One's religion is a personal thing that no one nor any government should dictate how one feels. But there is a reason we acknowledge the separation of church and state. The role of state is to foster a community that respects individuality. If one wants the benefits of a government-regulated business environment, then one has to serve every citizen without prejudice. If one wants to claim their religious belief trumps equal treatment under the law then that person wants a Sharia-type mentality to supercede the Constitution. And I hold no illusions that the right-leaning justices on the SCOTUS might see it that very same way. One's individual personal religious rights should never supercede anyone else's constitutional rights when they conflict with each other. If you don't want to serve a sector of the public for religious reasons then do not expect to sustain yourself and utilize a public marketplace supported by the very people you wish to discriminate against.

Yep, in their haste to lay waste McConnell and his cribbing crew missed a cypher. Wonder if there's more to come even beyond this screw up?

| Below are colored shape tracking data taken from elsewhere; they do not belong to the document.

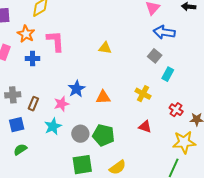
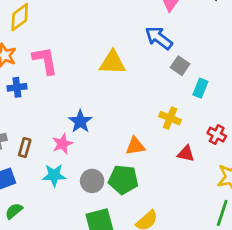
blue arrow: (164, 32) -> (159, 38), moved, turned 35
yellow triangle: (105, 48) -> (112, 62), size x1.5
orange triangle: (103, 97) -> (135, 146), moved
cyan star: (53, 126) -> (54, 175), turned 30
red triangle: (145, 127) -> (186, 154), moved

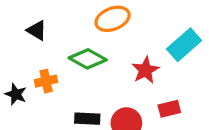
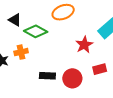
green diamond: (88, 59) -> (36, 31), moved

Of course there are more problems, and no one actually knows exactly what's in this monstrosity even yet!

Politico reports today that the Republicans' tax plan is "riddled with bugs, loopholes and other potential problems that could plague lawmakers long after their legislation is signed into law."

Some of the provisions could be easily gamed, tax lawyers say. Their plans to cut taxes on "pass-through" businesses in particular could open broad avenues for tax avoidance.

Others would have unintended results, like a last-minute decision by the Senate to keep the alternative minimum tax, which was designed to make sure wealthy people and corporations don't escape taxes altogether. For many businesses, that would nullify the value of a hugely popular break for research and development expenses.

Some provisions are so vaguely written they leave experts scratching their heads.... In many cases, Republicans are giving taxpayers little time to adjust to sometimes major changes in policy. An entirely new international tax regime, one experts are still trying to parse, would go into effect Jan. 1, only days after lawmakers hope to push the plan through Congress.

Greg Jenner, a former top tax official in George W. Bush's Treasury Department, told Politico, "The more you read, the more you go, 'Holy crap, what's this?'"


Remember, this is a once-in-a-generational change to the US Tax Code, and the Rpublicans rushed passage under reconciliation rules in the middle of the night without allowing any Senator a reasonable chance to read the contents of the bill, pocked with illegible handwritten changes in the margins. Absolutely disgusting.

The good news is, Trump's tax package has some key differences from Bush's. The bad news is, Trump's is vastly worse. The Center on Budget and Policy Priorities published a new report this week that found that 27% the Bush tax cuts, when fully implemented, benefited the wealthiest 1% of Americans. For the Trump tax cuts, it's 62% of the benefits that go the richest of the rich – more than double Bush's policy.


The GOP is cutting revenues during times of record profits and cash holdings for the 1%, knowing full well inflation, red ink and recession will follow. And then they'll blame the worsening imbalances on federal entitlement programs the working classes have funded and need for their own meager survival.

These people should be run from government en mass.